Saved data entries
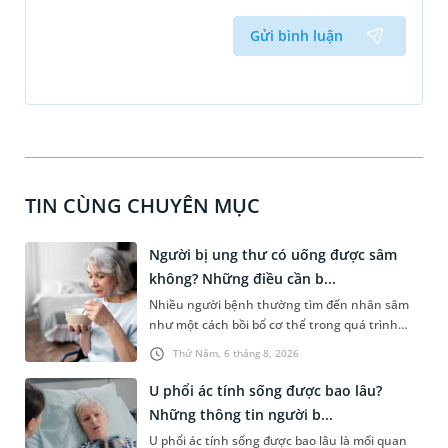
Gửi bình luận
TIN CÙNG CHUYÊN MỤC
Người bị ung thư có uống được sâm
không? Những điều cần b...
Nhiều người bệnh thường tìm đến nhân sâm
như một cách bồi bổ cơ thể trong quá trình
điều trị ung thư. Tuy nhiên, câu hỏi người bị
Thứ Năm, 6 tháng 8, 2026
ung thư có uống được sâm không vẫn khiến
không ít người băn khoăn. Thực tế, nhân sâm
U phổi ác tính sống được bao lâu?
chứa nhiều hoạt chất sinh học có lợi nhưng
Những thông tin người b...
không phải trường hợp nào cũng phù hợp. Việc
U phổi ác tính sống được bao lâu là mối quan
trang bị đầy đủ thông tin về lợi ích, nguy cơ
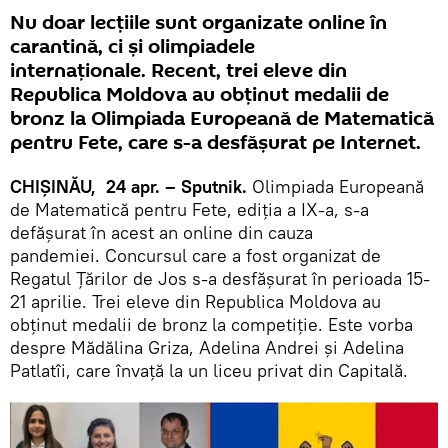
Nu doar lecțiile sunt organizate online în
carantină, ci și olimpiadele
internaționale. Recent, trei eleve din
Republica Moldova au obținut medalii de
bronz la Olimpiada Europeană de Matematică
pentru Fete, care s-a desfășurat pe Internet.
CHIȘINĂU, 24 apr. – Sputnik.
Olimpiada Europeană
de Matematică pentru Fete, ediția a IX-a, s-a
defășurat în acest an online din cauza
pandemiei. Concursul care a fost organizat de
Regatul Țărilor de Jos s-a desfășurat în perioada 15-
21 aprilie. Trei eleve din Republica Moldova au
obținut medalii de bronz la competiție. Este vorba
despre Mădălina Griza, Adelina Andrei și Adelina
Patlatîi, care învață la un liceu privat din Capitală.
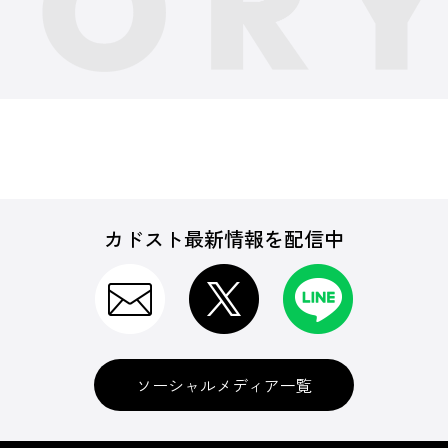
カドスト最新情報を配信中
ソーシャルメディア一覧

### TASK DETAILS
Only lines with the word "không" are needed. Copy them from the preceding records.

### TASK RESULT
không? Những điều cần b...
ung thư có uống được sâm không vẫn khiến
không ít người băn khoăn. Thực tế, nhân sâm
không phải trường hợp nào cũng phù hợp. Việc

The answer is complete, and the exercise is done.